UW News

January 25, 2007

Learning about sharks: Dissection offers chance to gather new information

News and Information

Fishing for a salmon shark with a rod and reel would be like fishing for a marlin “times three,” according to a UW shark expert who’s witnessed their ferocity.

These sleek predators — which are in the same family as great whites — can weigh as much as 700 pounds and have been clocked swimming faster than 50 knots, or 58 miles per hour.

Scientists have been aware of salmon sharks for more than 50 years in the waters stretching from Oregon to Alaska, but what’s known of the biology of the sharks that frequent the Eastern Pacific has come mainly in the last five years, according to Vince Gallucci, UW professor of aquatic and fishery sciences. So little is known that it’s difficult to assess wildlife management questions when they arise. For example, perhaps the sharks are a contributing factor keeping sea lions on the endangered species list, if the sharks are out-competing sea lions for the salmon, pollock, herring and squid they both eat.

Gallucci and his students had the rare opportunity recently to learn more about the reproductive tract of a pregnant salmon shark. He says he knows of 80 samples of salmon shark that have been collected in recent years and this is the first time anyone has had access to an intact reproductive tract with embryos, or pups, as the young are called.

The female was caught while University of Alaska assistant professor Bob Foy and his students were conducting fish surveys near Kodiak Island. She was an average-sized female, measuring more than 8 feet in length, Gallucci says. Foy sent Gallucci and his students her 4-foot long reproductive tract that included a 17-inch-long ovary and four embryos.

Each embryo was about a foot long, weighed between 1 and 2 pounds and had teeth.

Some sharks that give birth to live young are not like mammals with a placenta that allow nutrients to flow from mother to embryo.
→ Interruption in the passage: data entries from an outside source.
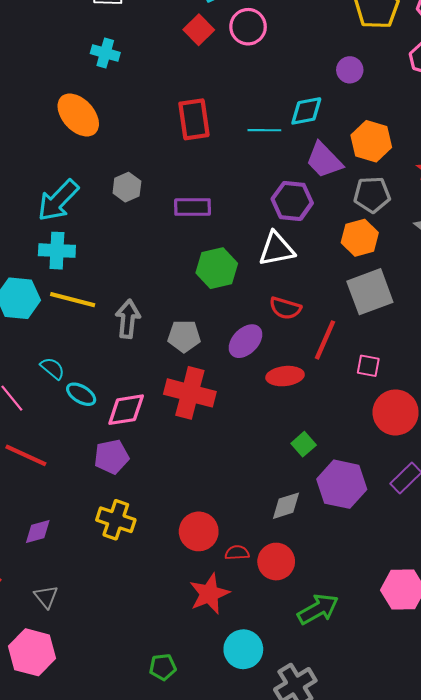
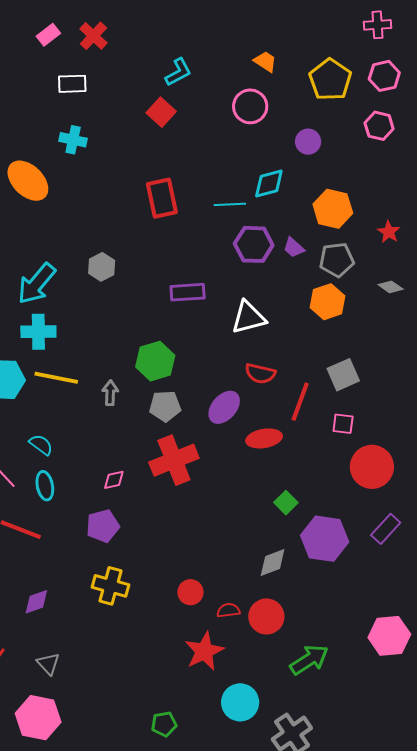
pink circle: (248, 27) -> (250, 106), moved
orange ellipse: (78, 115) -> (28, 181), moved
purple trapezoid: (324, 160) -> (294, 248), moved, size x0.6
purple hexagon: (292, 201) -> (254, 244), moved
purple rectangle: (192, 207) -> (188, 292), moved
green hexagon: (217, 268) -> (155, 361), moved
gray square: (370, 292) -> (343, 375), moved, size x0.7
gray arrow: (128, 319) -> (110, 393), size x0.7
red cross: (190, 393) -> (174, 460), turned -33
cyan ellipse: (81, 394) -> (45, 486), moved, turned 52
pink diamond: (126, 410) -> (114, 480), size x0.6
red circle: (199, 531) -> (190, 592), size x0.7

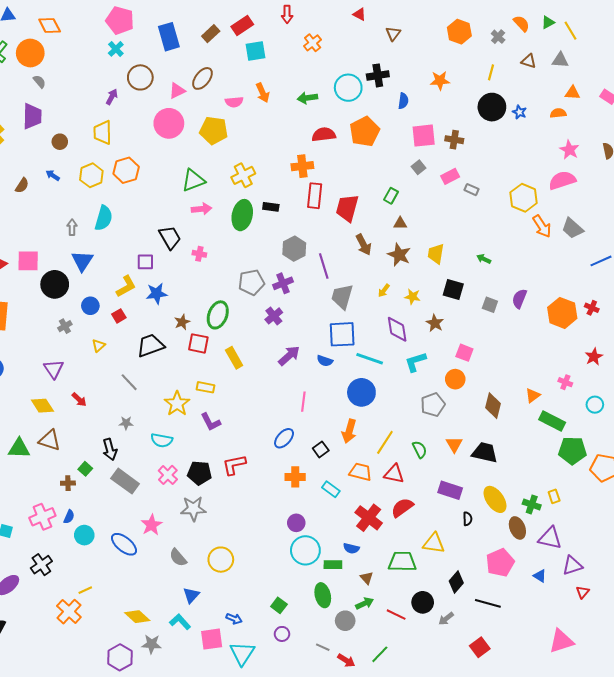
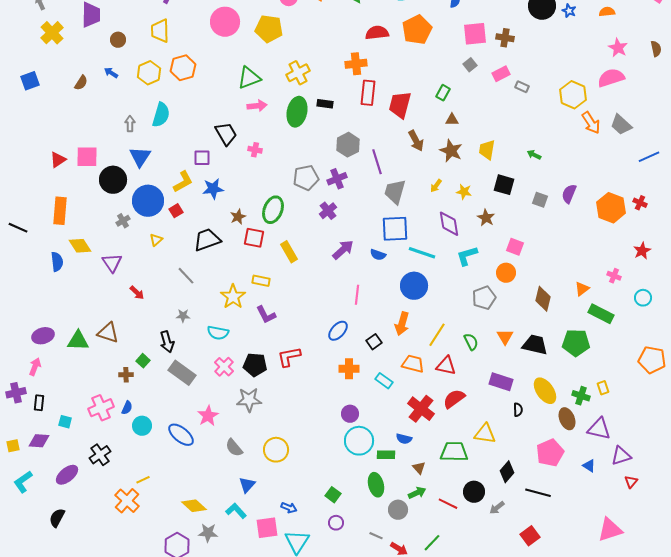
blue circle: (90, 306) -> (148, 201), size x1.8
yellow diamond: (42, 406) -> (80, 246), moved
green pentagon: (572, 450) -> (576, 343), moved

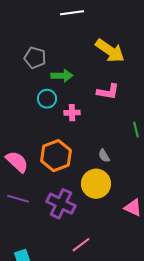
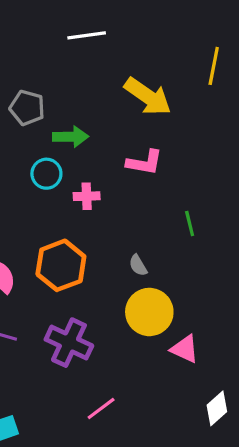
yellow circle: (96, 184) -> (149, 312), moved

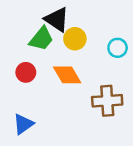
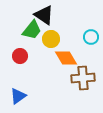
yellow circle: (75, 39) -> (51, 39), moved
orange diamond: (67, 75) -> (66, 58), moved

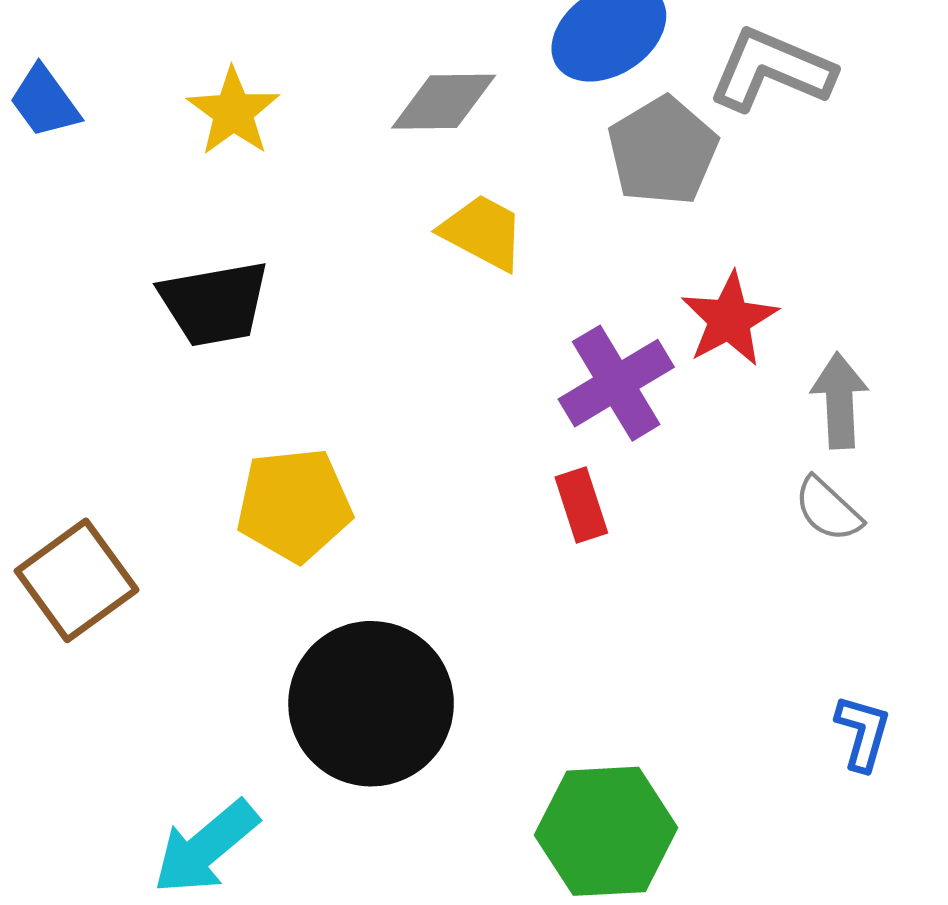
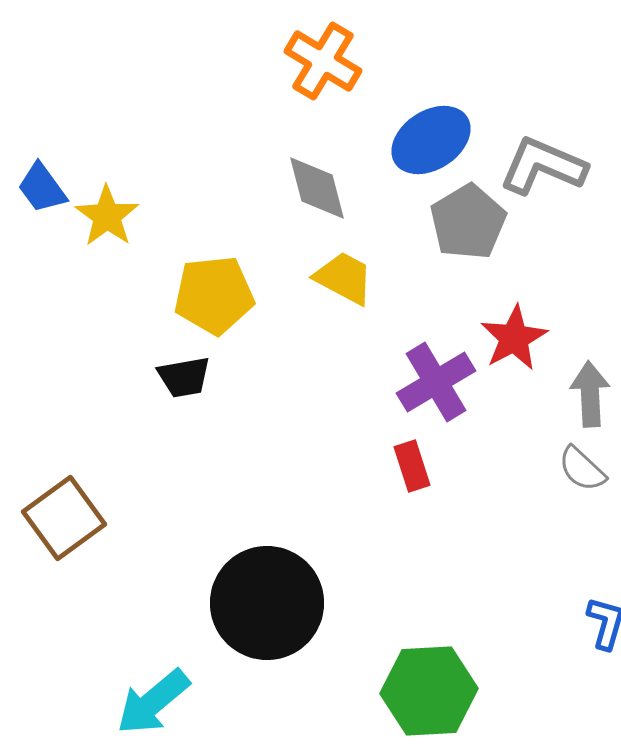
gray diamond: (444, 102) -> (317, 188), turned 76
yellow star: (233, 112) -> (107, 216), moved
black trapezoid: (214, 303) -> (184, 377), moved, size x0.7
yellow pentagon: (294, 505) -> (214, 295), moved

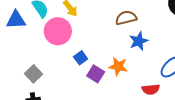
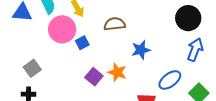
brown semicircle: (126, 18) -> (115, 24), moved
blue square: (81, 58) -> (82, 43), moved

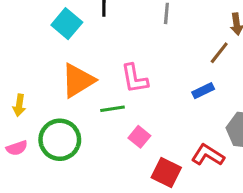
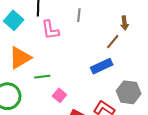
pink L-shape: (134, 79) -> (50, 30), moved
blue rectangle: (203, 91) -> (102, 66), size x1.5

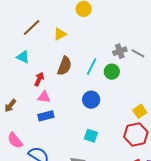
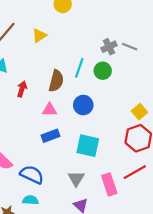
brown semicircle: (64, 66) -> (56, 81), moved
pink triangle: (44, 97) -> (50, 110), moved
blue rectangle: (46, 116) -> (51, 136), moved
cyan square: (91, 136) -> (88, 146), size x1.5

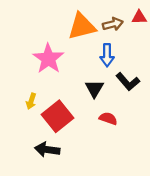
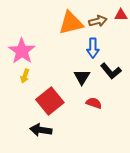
pink star: (48, 59) -> (22, 51), moved
yellow arrow: (31, 101) -> (25, 76), moved

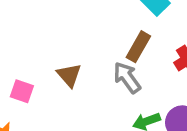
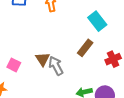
gray arrow: (127, 78) -> (56, 66), moved

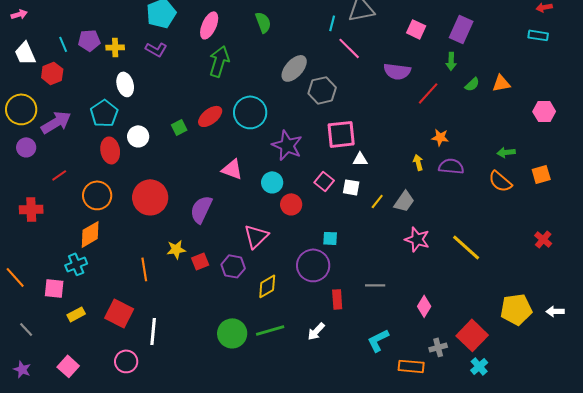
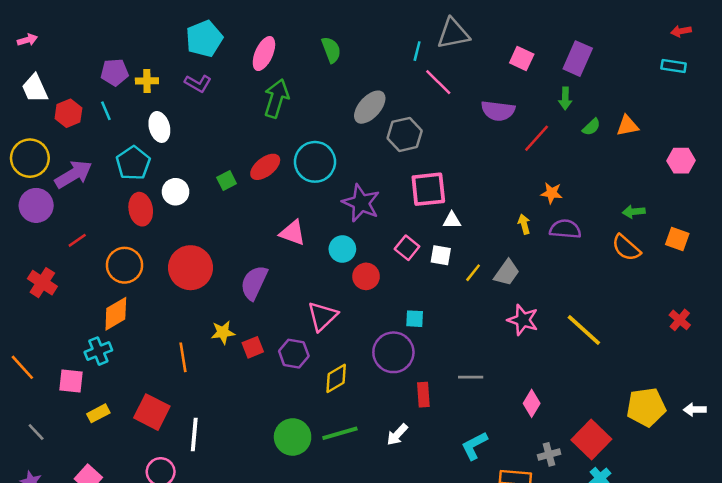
cyan line: (63, 44) -> (106, 111), moved
purple circle: (26, 147) -> (36, 205), size x1.4
orange square: (541, 174) -> (677, 239), turned 36
red cross: (31, 209) -> (42, 283), turned 35

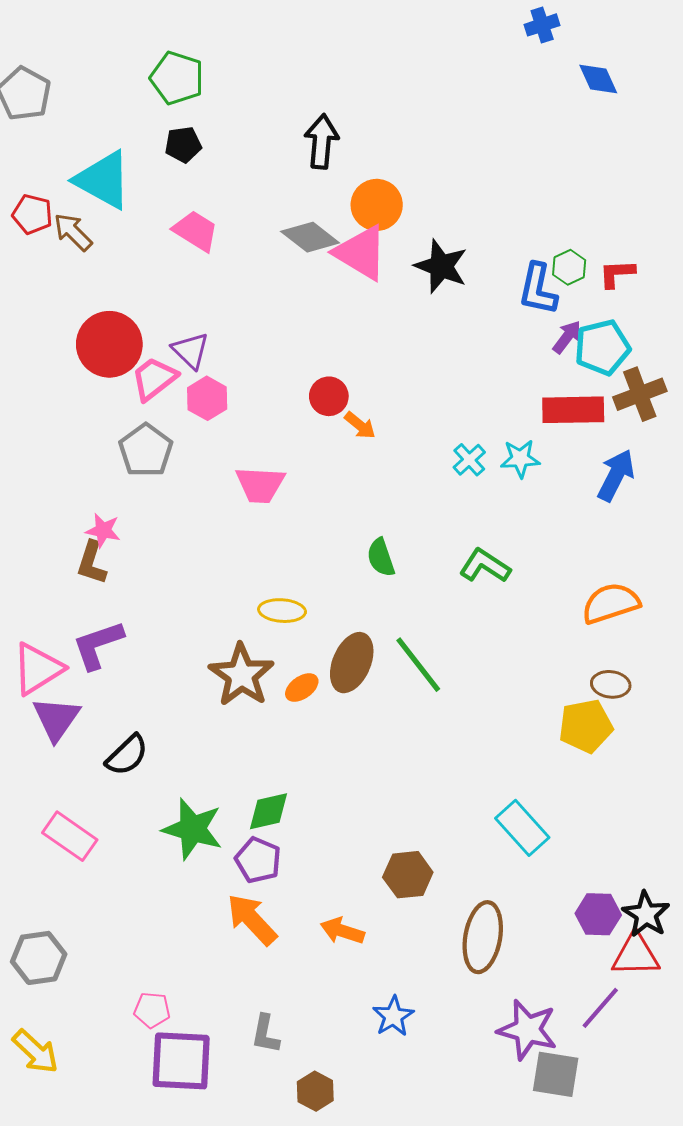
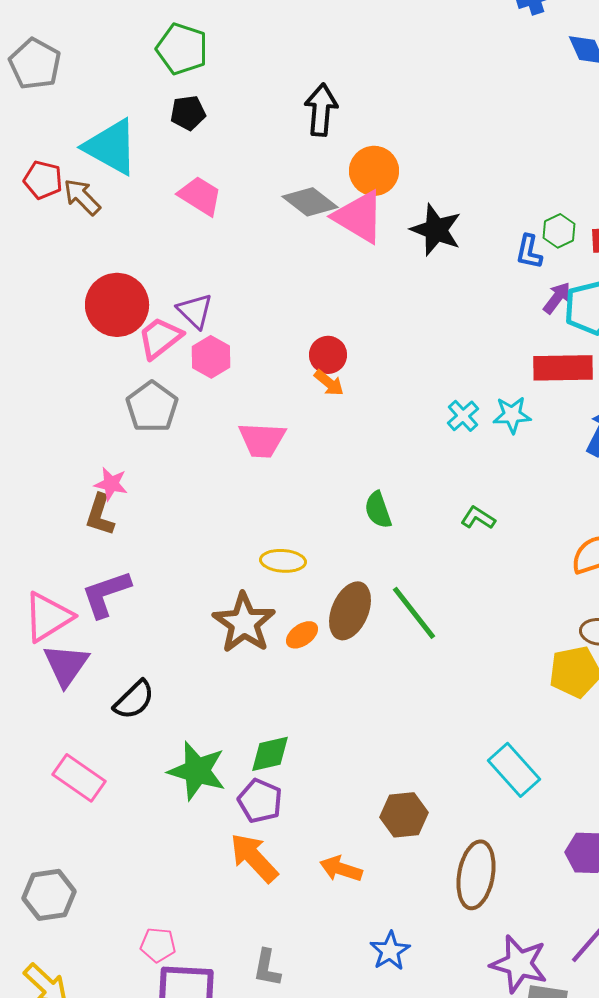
blue L-shape: (538, 289) -> (529, 252), size x0.7
orange arrow: (360, 425) -> (329, 383), moved
green L-shape: (485, 566) -> (478, 518), size x0.7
In order to grow, the shark embryos need something to eat.

In sandtiger sharks, for instance, the uterus could be aptly termed the war-womb as the embryos attack each other until only one remains.

While salmon shark embryos don’t eat each other, they do grow by eating a stream of unfertilized eggs, each a quarter inch or less, that the mother produces during pregnancy from her extra large ovary.

From the dissection of the reproductive tract Gallucci, Foy and their students hope to be able to eventually determine the age and development stage of the embryos, add to the information on how many pups females have and confirm that the shell gland they found is not used by females to store sperm, as it is in some other species.

Several years ago Gullucci’s group and Alaskan colleagues discovered that female salmon sharks migrate from the Gulf of Alaska and the Bering Sea to an area south of the Columbia River and back, a trip of about 4,000 miles.

The researchers hope the new information will help them further understand the lives of sharks in the North Pacific.